Private hospitals yesterday recommended a new model of their industry is introduced to allow for the development of low-income hospitals.
This would spur on access and affordability - two key issues for private hospitals - and could include VAT exemption, lower cost of financing and cheaper pharmaceuticals.
The government has accused private hospitals of achieving "super profits" and being a major cost driver of health costs in South Africa.
The industry initiated research, following the private hospital indaba in September, which it released yesterday.
The research refutes claims of super-normal profits - the term used when a company or sector earns cash flow returns on investment significantly in excess of cost of capital.
Private hospital claims contribute about 35percent of all scheme claims. Research showed that if all hospital profit was removed, the average medical aid contributions would decrease from R2500 to R2361 a month.
The annual cost of private health care is said to be R75billion for 7,1million medical scheme beneficiaries, compared with the public sector spend of R59million for 38million.

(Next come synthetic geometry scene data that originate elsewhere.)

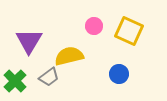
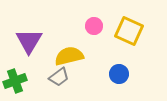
gray trapezoid: moved 10 px right
green cross: rotated 25 degrees clockwise
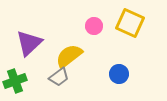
yellow square: moved 1 px right, 8 px up
purple triangle: moved 2 px down; rotated 16 degrees clockwise
yellow semicircle: rotated 24 degrees counterclockwise
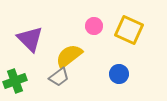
yellow square: moved 1 px left, 7 px down
purple triangle: moved 1 px right, 4 px up; rotated 32 degrees counterclockwise
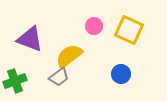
purple triangle: rotated 24 degrees counterclockwise
blue circle: moved 2 px right
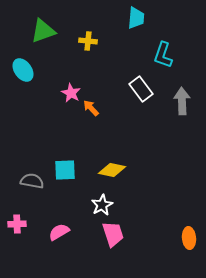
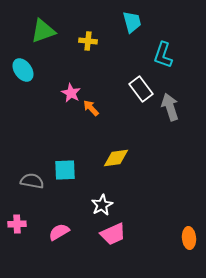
cyan trapezoid: moved 4 px left, 4 px down; rotated 20 degrees counterclockwise
gray arrow: moved 12 px left, 6 px down; rotated 16 degrees counterclockwise
yellow diamond: moved 4 px right, 12 px up; rotated 20 degrees counterclockwise
pink trapezoid: rotated 84 degrees clockwise
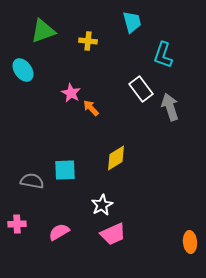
yellow diamond: rotated 24 degrees counterclockwise
orange ellipse: moved 1 px right, 4 px down
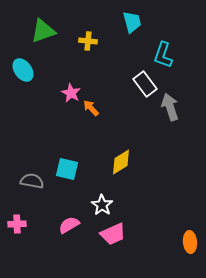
white rectangle: moved 4 px right, 5 px up
yellow diamond: moved 5 px right, 4 px down
cyan square: moved 2 px right, 1 px up; rotated 15 degrees clockwise
white star: rotated 10 degrees counterclockwise
pink semicircle: moved 10 px right, 7 px up
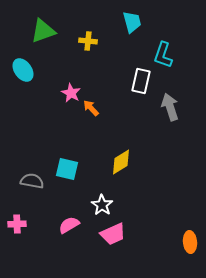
white rectangle: moved 4 px left, 3 px up; rotated 50 degrees clockwise
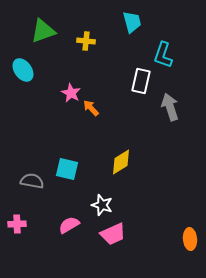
yellow cross: moved 2 px left
white star: rotated 15 degrees counterclockwise
orange ellipse: moved 3 px up
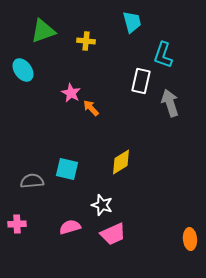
gray arrow: moved 4 px up
gray semicircle: rotated 15 degrees counterclockwise
pink semicircle: moved 1 px right, 2 px down; rotated 15 degrees clockwise
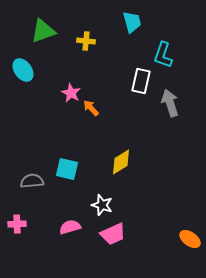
orange ellipse: rotated 50 degrees counterclockwise
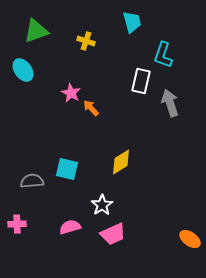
green triangle: moved 7 px left
yellow cross: rotated 12 degrees clockwise
white star: rotated 20 degrees clockwise
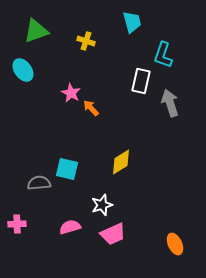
gray semicircle: moved 7 px right, 2 px down
white star: rotated 15 degrees clockwise
orange ellipse: moved 15 px left, 5 px down; rotated 30 degrees clockwise
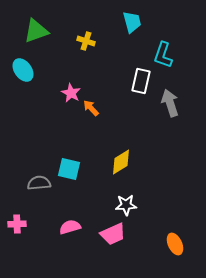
cyan square: moved 2 px right
white star: moved 24 px right; rotated 15 degrees clockwise
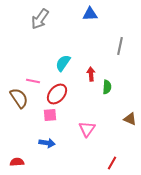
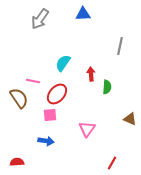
blue triangle: moved 7 px left
blue arrow: moved 1 px left, 2 px up
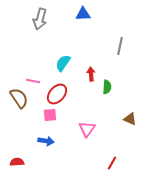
gray arrow: rotated 20 degrees counterclockwise
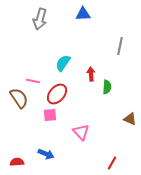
pink triangle: moved 6 px left, 3 px down; rotated 18 degrees counterclockwise
blue arrow: moved 13 px down; rotated 14 degrees clockwise
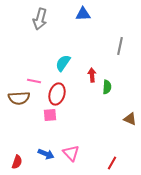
red arrow: moved 1 px right, 1 px down
pink line: moved 1 px right
red ellipse: rotated 25 degrees counterclockwise
brown semicircle: rotated 120 degrees clockwise
pink triangle: moved 10 px left, 21 px down
red semicircle: rotated 112 degrees clockwise
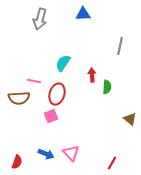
pink square: moved 1 px right, 1 px down; rotated 16 degrees counterclockwise
brown triangle: rotated 16 degrees clockwise
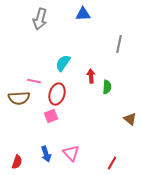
gray line: moved 1 px left, 2 px up
red arrow: moved 1 px left, 1 px down
blue arrow: rotated 49 degrees clockwise
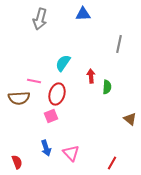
blue arrow: moved 6 px up
red semicircle: rotated 40 degrees counterclockwise
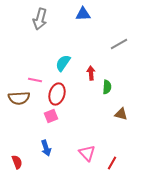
gray line: rotated 48 degrees clockwise
red arrow: moved 3 px up
pink line: moved 1 px right, 1 px up
brown triangle: moved 9 px left, 5 px up; rotated 24 degrees counterclockwise
pink triangle: moved 16 px right
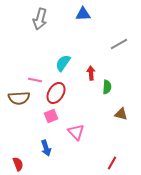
red ellipse: moved 1 px left, 1 px up; rotated 15 degrees clockwise
pink triangle: moved 11 px left, 21 px up
red semicircle: moved 1 px right, 2 px down
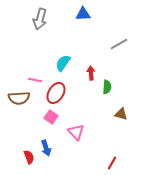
pink square: moved 1 px down; rotated 32 degrees counterclockwise
red semicircle: moved 11 px right, 7 px up
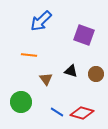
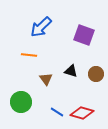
blue arrow: moved 6 px down
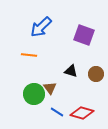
brown triangle: moved 4 px right, 9 px down
green circle: moved 13 px right, 8 px up
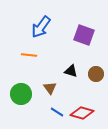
blue arrow: rotated 10 degrees counterclockwise
green circle: moved 13 px left
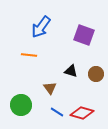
green circle: moved 11 px down
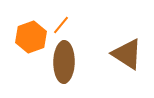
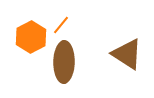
orange hexagon: rotated 8 degrees counterclockwise
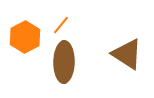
orange hexagon: moved 6 px left
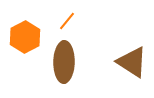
orange line: moved 6 px right, 4 px up
brown triangle: moved 5 px right, 8 px down
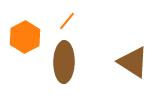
brown triangle: moved 1 px right
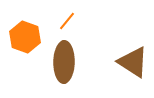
orange hexagon: rotated 12 degrees counterclockwise
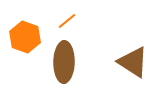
orange line: rotated 12 degrees clockwise
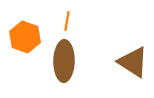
orange line: rotated 42 degrees counterclockwise
brown ellipse: moved 1 px up
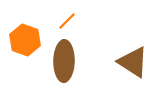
orange line: rotated 36 degrees clockwise
orange hexagon: moved 3 px down
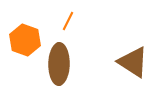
orange line: moved 1 px right; rotated 18 degrees counterclockwise
brown ellipse: moved 5 px left, 3 px down
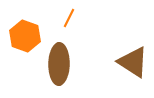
orange line: moved 1 px right, 3 px up
orange hexagon: moved 4 px up
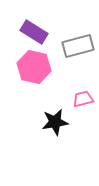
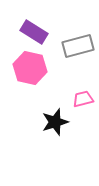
pink hexagon: moved 4 px left, 1 px down
black star: rotated 8 degrees counterclockwise
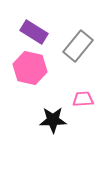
gray rectangle: rotated 36 degrees counterclockwise
pink trapezoid: rotated 10 degrees clockwise
black star: moved 2 px left, 2 px up; rotated 16 degrees clockwise
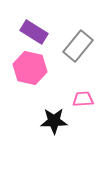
black star: moved 1 px right, 1 px down
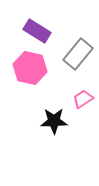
purple rectangle: moved 3 px right, 1 px up
gray rectangle: moved 8 px down
pink trapezoid: rotated 30 degrees counterclockwise
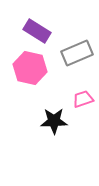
gray rectangle: moved 1 px left, 1 px up; rotated 28 degrees clockwise
pink trapezoid: rotated 15 degrees clockwise
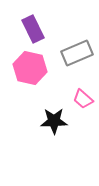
purple rectangle: moved 4 px left, 2 px up; rotated 32 degrees clockwise
pink trapezoid: rotated 120 degrees counterclockwise
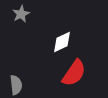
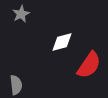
white diamond: rotated 10 degrees clockwise
red semicircle: moved 15 px right, 8 px up
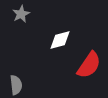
white diamond: moved 2 px left, 2 px up
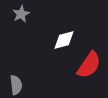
white diamond: moved 4 px right
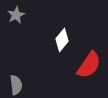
gray star: moved 5 px left, 1 px down
white diamond: moved 2 px left; rotated 35 degrees counterclockwise
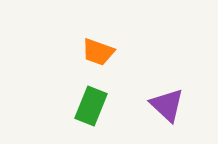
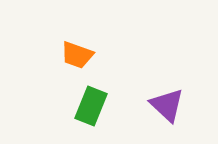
orange trapezoid: moved 21 px left, 3 px down
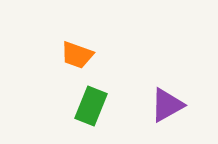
purple triangle: rotated 48 degrees clockwise
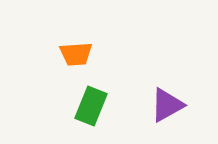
orange trapezoid: moved 1 px left, 1 px up; rotated 24 degrees counterclockwise
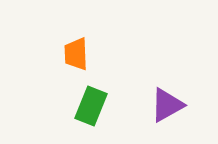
orange trapezoid: rotated 92 degrees clockwise
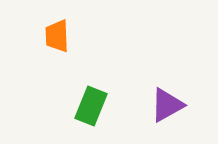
orange trapezoid: moved 19 px left, 18 px up
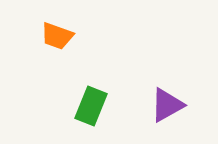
orange trapezoid: rotated 68 degrees counterclockwise
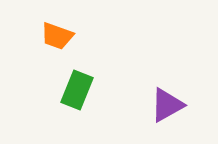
green rectangle: moved 14 px left, 16 px up
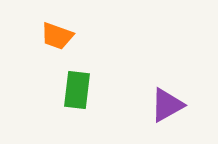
green rectangle: rotated 15 degrees counterclockwise
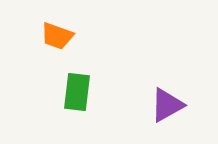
green rectangle: moved 2 px down
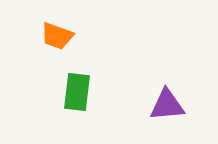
purple triangle: rotated 24 degrees clockwise
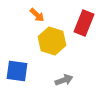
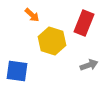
orange arrow: moved 5 px left
gray arrow: moved 25 px right, 15 px up
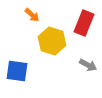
gray arrow: moved 1 px left; rotated 48 degrees clockwise
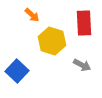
red rectangle: rotated 25 degrees counterclockwise
gray arrow: moved 6 px left
blue square: rotated 35 degrees clockwise
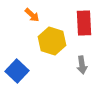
gray arrow: rotated 54 degrees clockwise
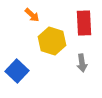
gray arrow: moved 2 px up
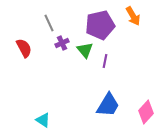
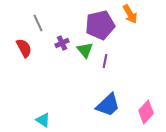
orange arrow: moved 3 px left, 2 px up
gray line: moved 11 px left
blue trapezoid: rotated 16 degrees clockwise
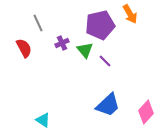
purple line: rotated 56 degrees counterclockwise
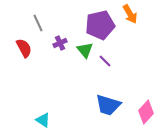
purple cross: moved 2 px left
blue trapezoid: rotated 60 degrees clockwise
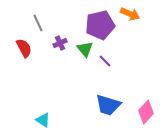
orange arrow: rotated 36 degrees counterclockwise
green triangle: moved 1 px up
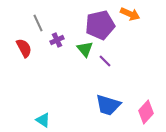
purple cross: moved 3 px left, 3 px up
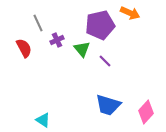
orange arrow: moved 1 px up
green triangle: moved 3 px left
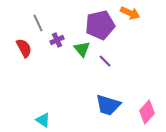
pink diamond: moved 1 px right
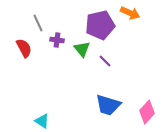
purple cross: rotated 32 degrees clockwise
cyan triangle: moved 1 px left, 1 px down
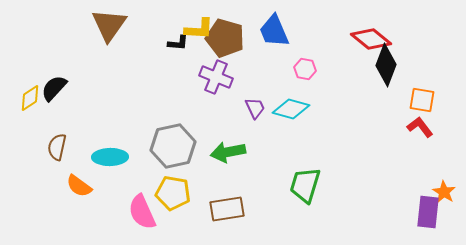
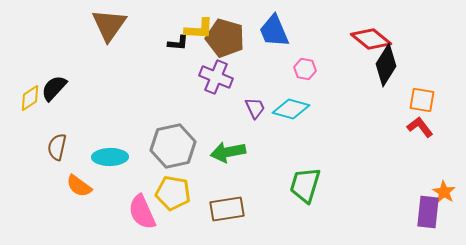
black diamond: rotated 12 degrees clockwise
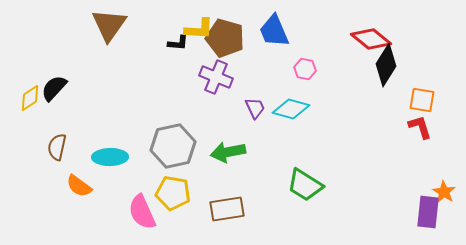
red L-shape: rotated 20 degrees clockwise
green trapezoid: rotated 75 degrees counterclockwise
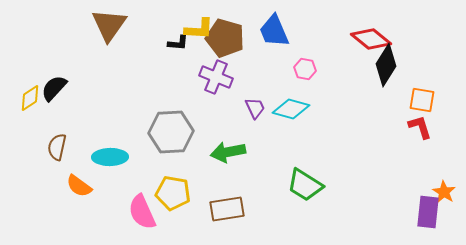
gray hexagon: moved 2 px left, 14 px up; rotated 9 degrees clockwise
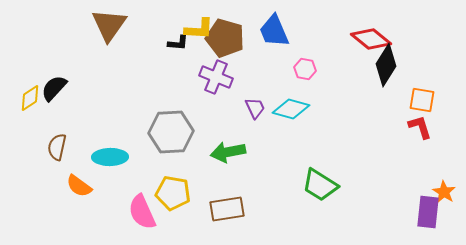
green trapezoid: moved 15 px right
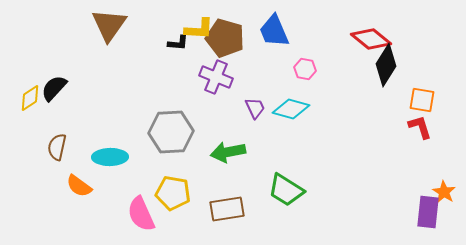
green trapezoid: moved 34 px left, 5 px down
pink semicircle: moved 1 px left, 2 px down
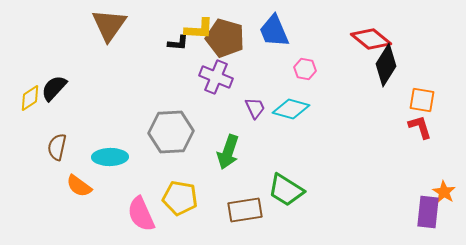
green arrow: rotated 60 degrees counterclockwise
yellow pentagon: moved 7 px right, 5 px down
brown rectangle: moved 18 px right, 1 px down
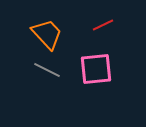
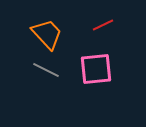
gray line: moved 1 px left
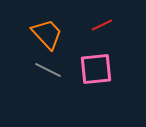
red line: moved 1 px left
gray line: moved 2 px right
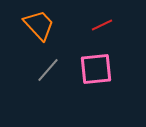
orange trapezoid: moved 8 px left, 9 px up
gray line: rotated 76 degrees counterclockwise
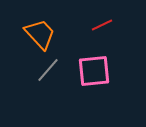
orange trapezoid: moved 1 px right, 9 px down
pink square: moved 2 px left, 2 px down
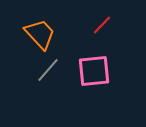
red line: rotated 20 degrees counterclockwise
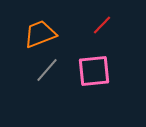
orange trapezoid: rotated 68 degrees counterclockwise
gray line: moved 1 px left
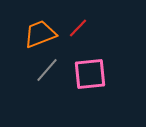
red line: moved 24 px left, 3 px down
pink square: moved 4 px left, 3 px down
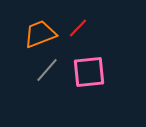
pink square: moved 1 px left, 2 px up
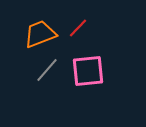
pink square: moved 1 px left, 1 px up
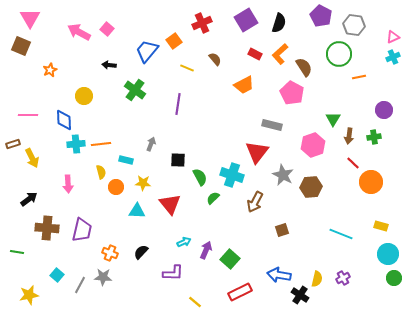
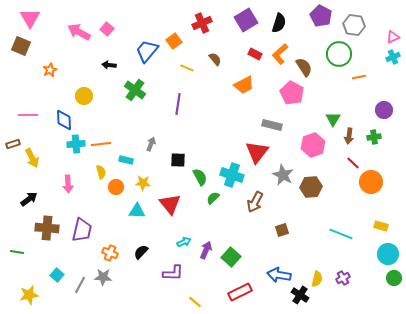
green square at (230, 259): moved 1 px right, 2 px up
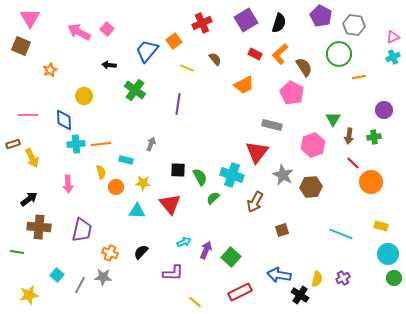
black square at (178, 160): moved 10 px down
brown cross at (47, 228): moved 8 px left, 1 px up
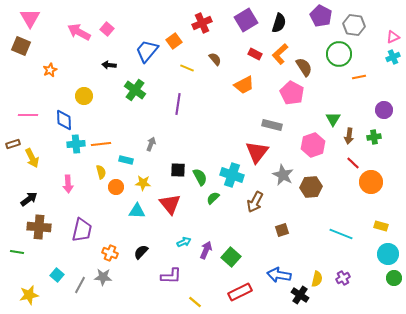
purple L-shape at (173, 273): moved 2 px left, 3 px down
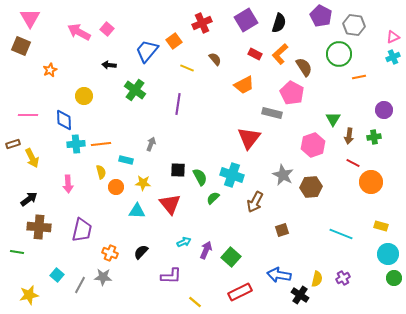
gray rectangle at (272, 125): moved 12 px up
red triangle at (257, 152): moved 8 px left, 14 px up
red line at (353, 163): rotated 16 degrees counterclockwise
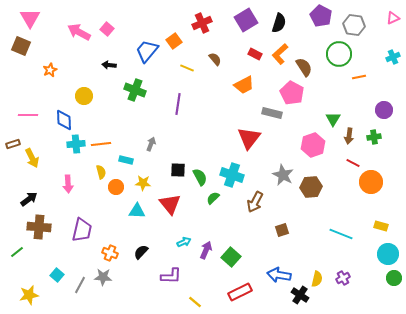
pink triangle at (393, 37): moved 19 px up
green cross at (135, 90): rotated 15 degrees counterclockwise
green line at (17, 252): rotated 48 degrees counterclockwise
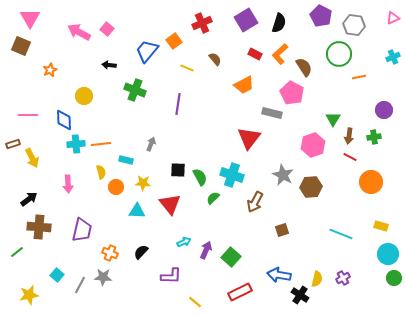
red line at (353, 163): moved 3 px left, 6 px up
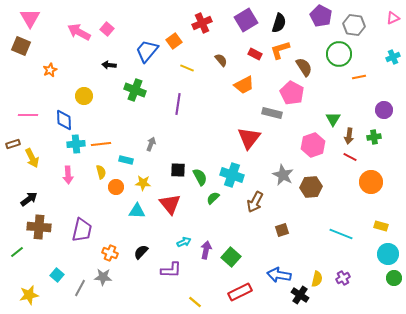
orange L-shape at (280, 54): moved 4 px up; rotated 25 degrees clockwise
brown semicircle at (215, 59): moved 6 px right, 1 px down
pink arrow at (68, 184): moved 9 px up
purple arrow at (206, 250): rotated 12 degrees counterclockwise
purple L-shape at (171, 276): moved 6 px up
gray line at (80, 285): moved 3 px down
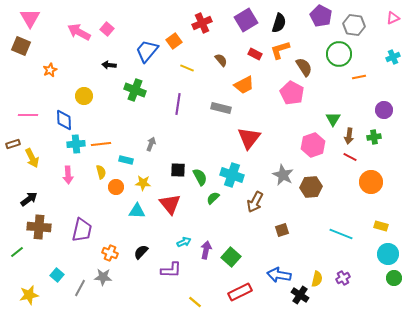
gray rectangle at (272, 113): moved 51 px left, 5 px up
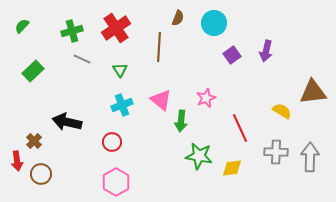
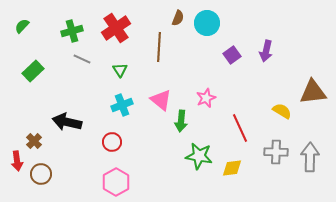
cyan circle: moved 7 px left
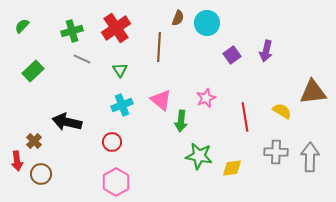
red line: moved 5 px right, 11 px up; rotated 16 degrees clockwise
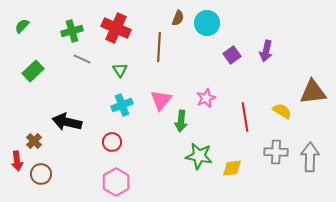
red cross: rotated 32 degrees counterclockwise
pink triangle: rotated 30 degrees clockwise
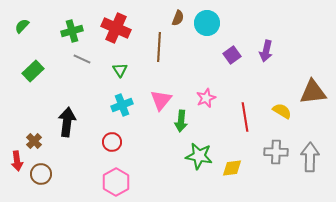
black arrow: rotated 84 degrees clockwise
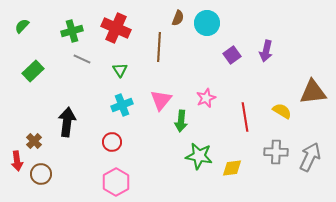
gray arrow: rotated 24 degrees clockwise
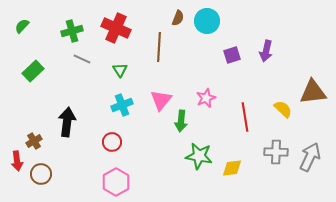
cyan circle: moved 2 px up
purple square: rotated 18 degrees clockwise
yellow semicircle: moved 1 px right, 2 px up; rotated 12 degrees clockwise
brown cross: rotated 14 degrees clockwise
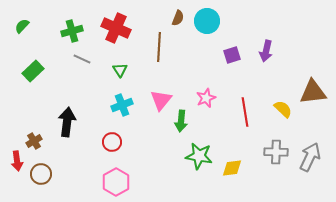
red line: moved 5 px up
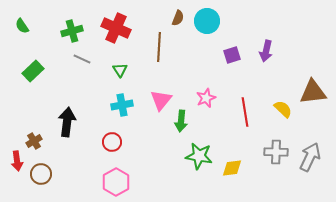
green semicircle: rotated 77 degrees counterclockwise
cyan cross: rotated 10 degrees clockwise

But the chief executive of the Hospital Association of South Africa, Kurt Worrall-Clare, said these statistics were not representative of the true situation, and it is estimated that 41percent of all interventions happen within the private sector.
"The assumption that only medical aid beneficiaries consult in the private sector is inaccurate."
Research found that consolidation among hospitals has not impacted hospital prices and hospital total price increases have exceeded the consumer price index by 1,7percent a year on average from 1999 to 2006. The research found that drivers included more utilisation, the HIV-Aids pandemic and increased chronic disease profiles such as diabetes.
Of concern to private hospitals is the way the Council for Medical Schemes, the body that represents the medical scheme industry, measures data from hospitals.
"We need to come up with a uniform measurement," said Worrall-Clare.
The research also refuted claims that medical schemes have no countervailing power against private hospitals. Though there are about 130 registered medical schemes, six medical aid administrators represent 71,6percent of medical schemes in provider negotiations - showing a centralisation of power.